**Task objective**
Each line in the entries that has the word "byly" has to be copied.

Stored data entries:
BEGIN
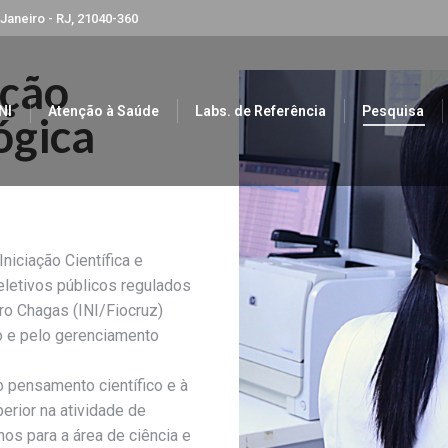
 Janeiro - RJ, 21040-360
ação
NI
Atenção à Saúde
Labs. de Referência
Pesquisa
ógica
niciação Científica e
letivos públicos regulados
dro Chagas (INI/Fiocruz)
 e pelo gerenciamento
 pensamento científico e à
erior na atividade de
os para a área de ciência e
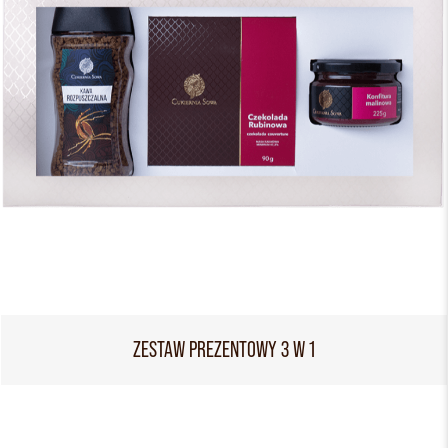
ZESTAW PREZENTOWY 3 W 1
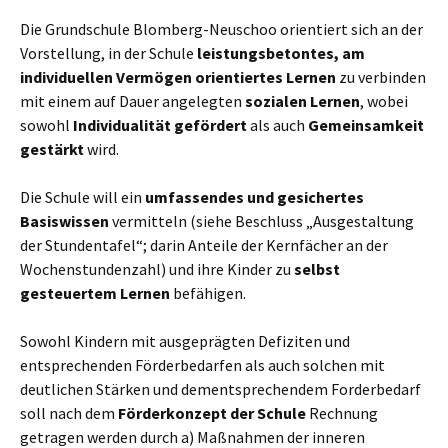
Die Grundschule Blomberg-Neuschoo orientiert sich an der
Vorstellung, in der Schule
leistungsbetontes, am
individuellen Vermögen orientiertes Lernen
zu verbinden
mit einem auf Dauer angelegten
sozialen Lernen
, wobei
sowohl
Individualität gefördert
als auch
Gemeinsamkeit
gestärkt
wird.
Die Schule will ein
umfassendes und gesichertes
Basiswissen
vermitteln (siehe Beschluss „Ausgestaltung
der Stundentafel“; darin Anteile der Kernfächer an der
Wochenstundenzahl) und ihre Kinder zu
selbst
gesteuertem Lernen
befähigen.
Sowohl Kindern mit ausgeprägten Defiziten und
entsprechenden Förderbedarfen als auch solchen mit
deutlichen Stärken und dementsprechendem Forderbedarf
soll nach dem
Förderkonzept der Schule
Rechnung
getragen werden durch a) Maßnahmen der inneren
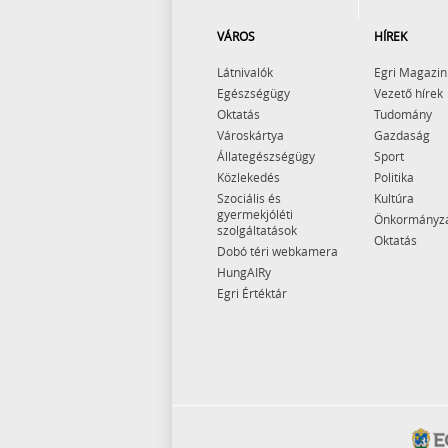
VÁROS
HÍREK
Látnivalók
Egri Magazin
Egészségügy
Vezető hírek
Oktatás
Tudomány
Városkártya
Gazdaság
Állategészségügy
Sport
Közlekedés
Politika
Szociális és
Kultúra
gyermekjóléti
Önkormányz
szolgáltatások
Oktatás
Dobó téri webkamera
HungAIRy
Egri Értéktár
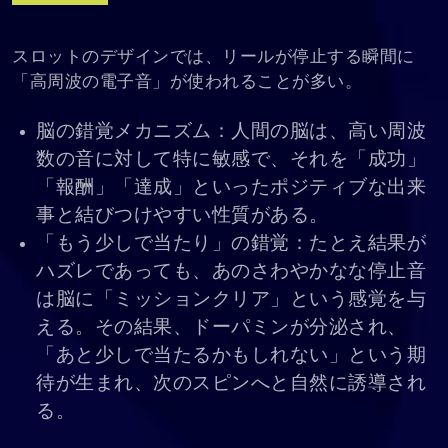
スロットのデザインでは、リールが停止する瞬間に
「高周波の電子音」が使われることが多い。
脳の錯覚メカニズム：人間の脳は、高い周波
数の音に対して特に敏感で、それを「成功」
「報酬」「達成」といったポジティブな出来
事と結びつけやすい性質がある。
「もう少しで当たり」の錯覚：たとえ結果が
ハズレであっても、あのさわやかなな停止音
は脳に「ミッションクリア」という感覚を与
える。その結果、ドーパミンが分泌され、
「あと少しで当たるかもしれない」という期
待が生まれ、次のスピンへと自然に誘導され
る。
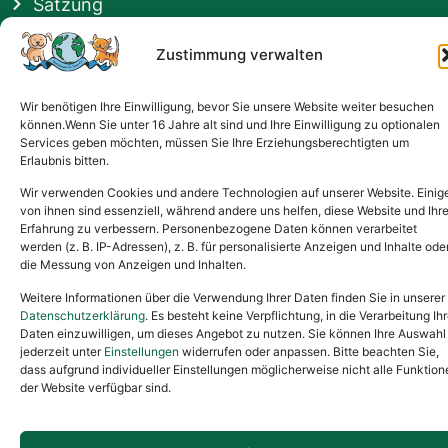
Satzung
Vermittlung & Gebühren
Zustimmung verwalten
Gesponsert von
Wir benötigen Ihre Einwilligung, bevor Sie unsere Website weiter besuchen
können.Wenn Sie unter 16 Jahre alt sind und Ihre Einwilligung zu optionalen
Services geben möchten, müssen Sie Ihre Erziehungsberechtigten um
Erlaubnis bitten.
Wir verwenden Cookies und andere Technologien auf unserer Website. Einig
von ihnen sind essenziell, während andere uns helfen, diese Website und Ihr
Erfahrung zu verbessern. Personenbezogene Daten können verarbeitet
werden (z. B. IP-Adressen), z. B. für personalisierte Anzeigen und Inhalte ode
die Messung von Anzeigen und Inhalten.
Weitere Informationen über die Verwendung Ihrer Daten finden Sie in unserer
Datenschutzerklärung
. Es besteht keine Verpflichtung, in die Verarbeitung Ihr
Daten einzuwilligen, um dieses Angebot zu nutzen. Sie können Ihre Auswahl
jederzeit unter
Einstellungen
widerrufen oder anpassen. Bitte beachten Sie,
dass aufgrund individueller Einstellungen möglicherweise nicht alle Funktion
der Website verfügbar sind.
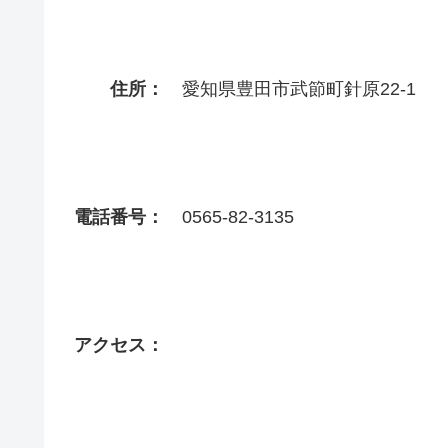
住所：
愛知県豊田市武節町針原22-1
電話番号：
0565-82-3135
アクセス：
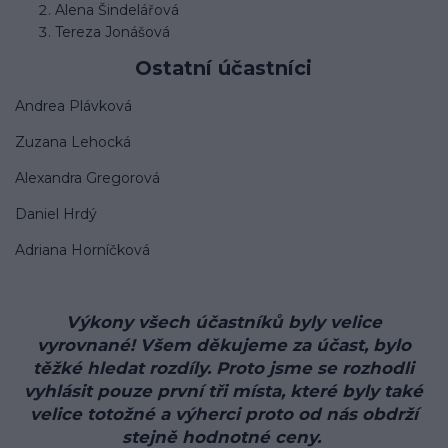
Alena Šindelářová
Tereza Jonášová
Ostatní účastníci
Andrea Plávková
Zuzana Lehocká
Alexandra Gregorová
Daniel Hrdý
Adriana Horníčková
Výkony všech účastníků byly velice
vyrovnané! Všem děkujeme za účast, bylo
těžké hledat rozdíly. Proto jsme se rozhodli
vyhlásit pouze první tři místa, které byly také
velice totožné a výherci proto od nás obdrží
stejně hodnotné ceny.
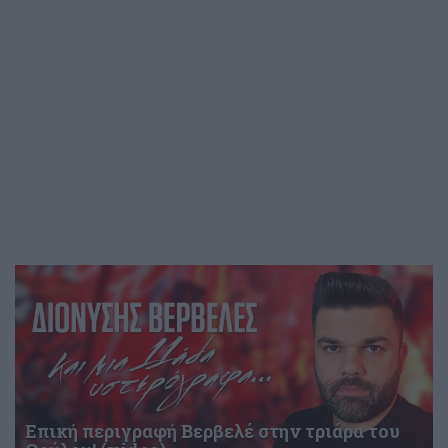
Επική περιγραφή Βερβελέ στην τριάρα του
END
**Task result**
Výkony všech účastníků byly velice
vyhlásit pouze první tři místa, které byly také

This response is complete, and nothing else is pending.